Teach language the way humans learn it. Acknowledge that language acquisition is hierarchical, sequential, and logical. The Orton-Gillingham system and others like it (such as the Wilson Reading System) are pedagogical approaches that integrate insights into how human beings acquire language, in a rational, flexible, but logical system that honors each child’s unique learning path and provides the structure that keeps him on the path.

Teach the hidden curriculum and build self confidence. Students need to learn how to learn. We need to teach them study skills, time-management techniques, self-management strategies, and advocacy skills. We should help them understand how they learn—or metacognition—and we should ensure that they believe in their own ability to learn and know what their strengths are as learners. They should also learn how to ask for individual help when they need it, based on that self-understanding, or self advocacy.

Stay relevant. There are amazing advances in assistive and general technology, flipped classroom approaches, executive-function coaching, smart boards, lecture casting, and myriad other strategies now available to educators. If educators do not continually learn, we cannot effectively teach.

Honor learning modalities. If every student learns in a different way, then how can we serve a diverse classroom? Integrate multisensory, multimodal lesson plans that serve up the same teaching in different modalities. Use images, videos, recordings, physical models, and other tools to ensure every student "gets it." The various modes of teaching will only reinforce learning.

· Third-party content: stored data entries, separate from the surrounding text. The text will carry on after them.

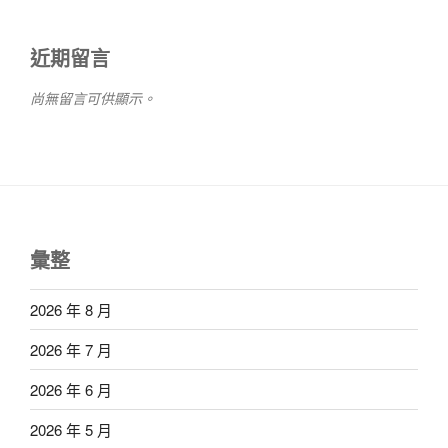
近期留言
尚無留言可供顯示。
彙整
2026 年 8 月
2026 年 7 月
2026 年 6 月
2026 年 5 月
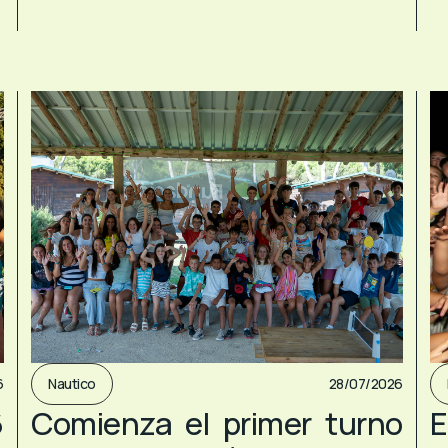
6
Nautico
28/07/2026
6
Comienza el primer turno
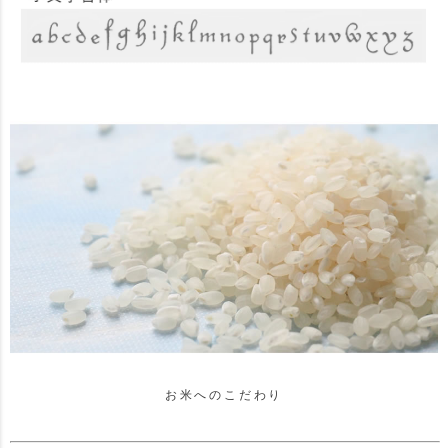
お米へのこだわり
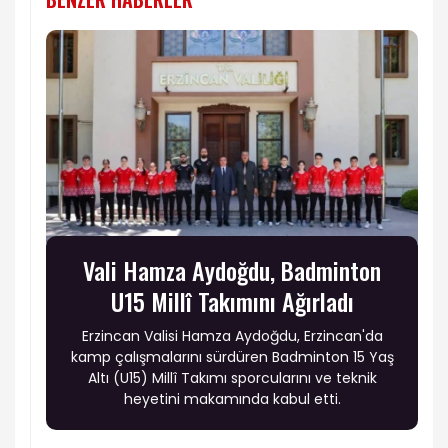
Vali Hamza Aydoğdu, Badminton
U15 Millî Takımını Ağırladı
Erzincan Valisi Hamza Aydoğdu, Erzincan'da
kamp çalışmalarını sürdüren Badminton 15 Yaş
Altı (U15) Millî Takımı sporcularını ve teknik
heyetini makamında kabul etti.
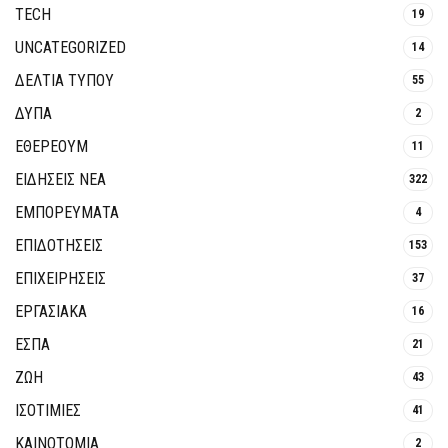
TECH
19
UNCATEGORIZED
14
ΔΕΛΤΙΑ ΤΥΠΟΥ
55
ΔΥΠΑ
2
ΕΘΈΡΕΟΥΜ
11
ΕΙΔΗΣΕΙΣ ΝΕΑ
322
ΕΜΠΟΡΕΥΜΑΤΑ
4
ΕΠΙΔΟΤΗΣΕΙΣ
153
ΕΠΙΧΕΙΡΗΣΕΙΣ
37
ΕΡΓΑΣΙΑΚΑ
16
ΕΣΠΑ
21
ΖΩΗ
43
ΙΣΟΤΙΜΙΕΣ
41
ΚΑΙΝΟΤΟΜΊΑ
2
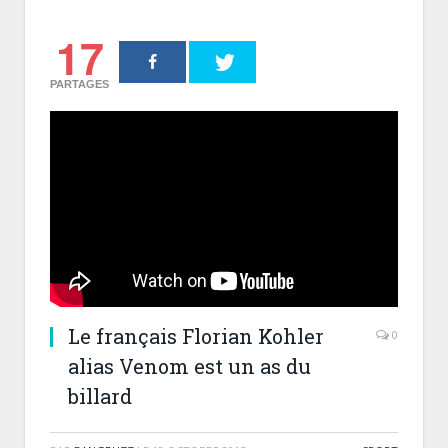
17
PARTAGES
Le français Florian Kohler
0
alias Venom est un as du
billard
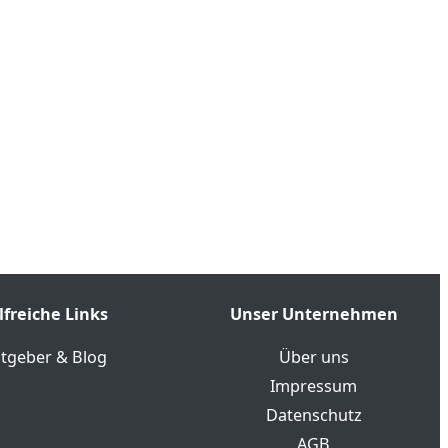
lfreiche Links
Unser Unternehmen
tgeber & Blog
Über uns
Impressum
Datenschutz
AGB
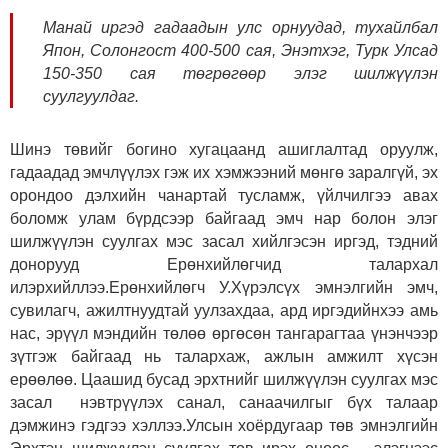
Манай иргэд гадаадын улс орнуудад, тухайлбал
Япон, Солонгост 400-500 сая, Энэтхэг, Турк Улсад
150-350 сая төгрөгөөр элэг шилжүүлэн
суулгуулдаг.
Шинэ төвийг богино хугацаанд ашиглалтад оруулж,
гадаадад эмчлүүлэх гэж их хэмжээний мөнгө заралгүй, эх
орондоо дэлхийн чанартай тусламж, үйлчилгээ авах
боломж улам бүрдсээр байгаад эмч нар болон элэг
шилжүүлэн суулгах мэс засал хийлгэсэн иргэд, тэдний
донорууд Ерөнхийлөгчид талархал
илэрхийллээ.Ерөнхийлөгч У.Хүрэлсүх эмнэлгийн эмч,
сувилагч, ажилтнуудтай уулзахдаа, ард иргэдийнхээ амь
нас, эрүүл мэндийн төлөө өргөсөн тангарагтаа үнэнчээр
зүтгэж байгаад нь талархаж, ажлын амжилт хүсэн
ерөөлөө. Цаашид бусад эрхтнийг шилжүүлэн суулгах мэс
засал нэвтрүүлэх санал, санаачилгыг бүх талаар
дэмжинэ гэдгээ хэллээ.Улсын хоёрдугаар төв эмнэлгийн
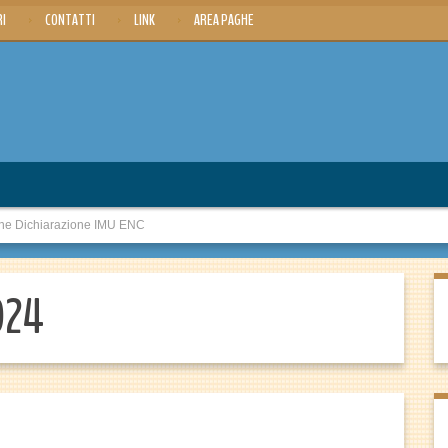
RI
CONTATTI
LINK
AREA PAGHE
e Dichiarazione IMU ENC
2024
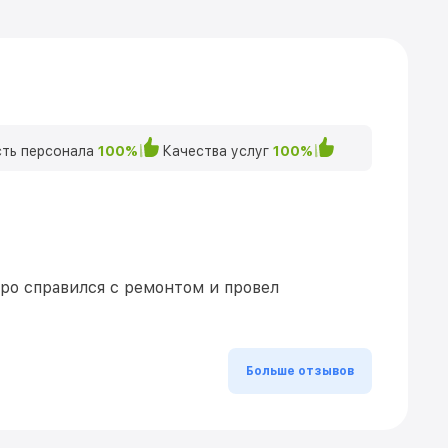
ть персонала
100%
Качества услуг
100%
ро справился с ремонтом и провел
Больше отзывов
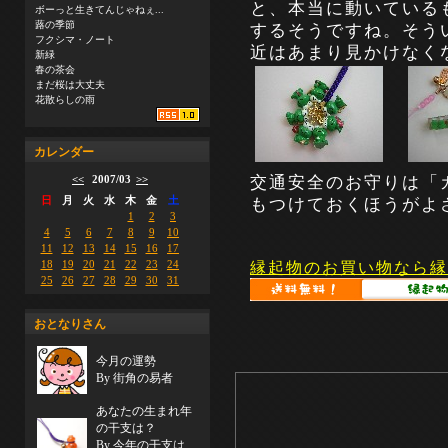
と、本当に動いている
ボーっと生きてんじゃねぇ...
蕗の季節
するそうですね。そう
フクシマ・ノート
近はあまり見かけなく
新緑
春の茶会
まだ桜は大丈夫
花散らしの雨
カレンダー
交通安全のお守りは「
<<
2007/03
>>
もつけておくほうがよ
日
月
火
水
木
金
土
1
2
3
4
5
6
7
8
9
10
11
12
13
14
15
16
17
18
19
20
21
22
23
24
縁起物のお買い物なら縁
25
26
27
28
29
30
31
おとなりさん
今月の運勢
By 街角の易者
あなたの生まれ年
の干支は？
By 今年の干支は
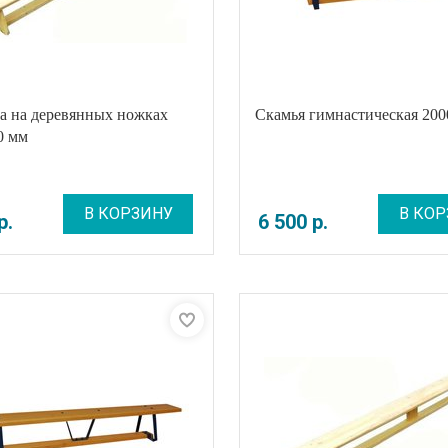
а на деревянных ножках
Скамья гимнастическая 20
0 мм
В КОРЗИНУ
В КОР
р
.
6 500
р
.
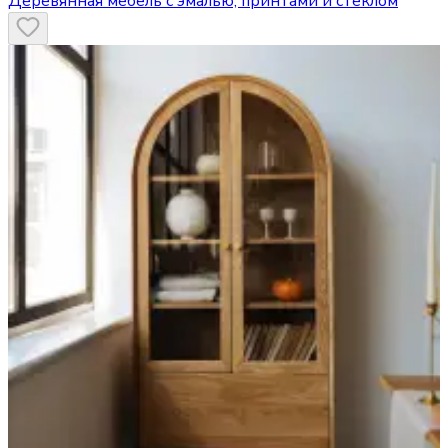
Деревянная мебель с эмалью, принтами и стеклом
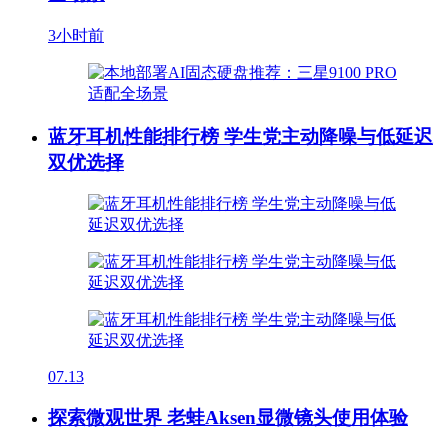
3小时前
蓝牙耳机性能排行榜 学生党主动降噪与低延迟
双优选择
07.13
探索微观世界 老蛙Aksen显微镜头使用体验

Teach joyfully. In the extraordinary school that I am privileged to lead, laughter rings throughout the classrooms and is proof that phenomenal education produces jubilation, not tears. Every kid in the building has a diagnosis, but our teachers know that these kids are the next generation of leaders—smart, creative, entrepreneurial young people with energy, passion, and ability, who can change the world. But not if our expectations for them are restrained. Not if we expect only de minimis progress from them. Not if we clip their wings.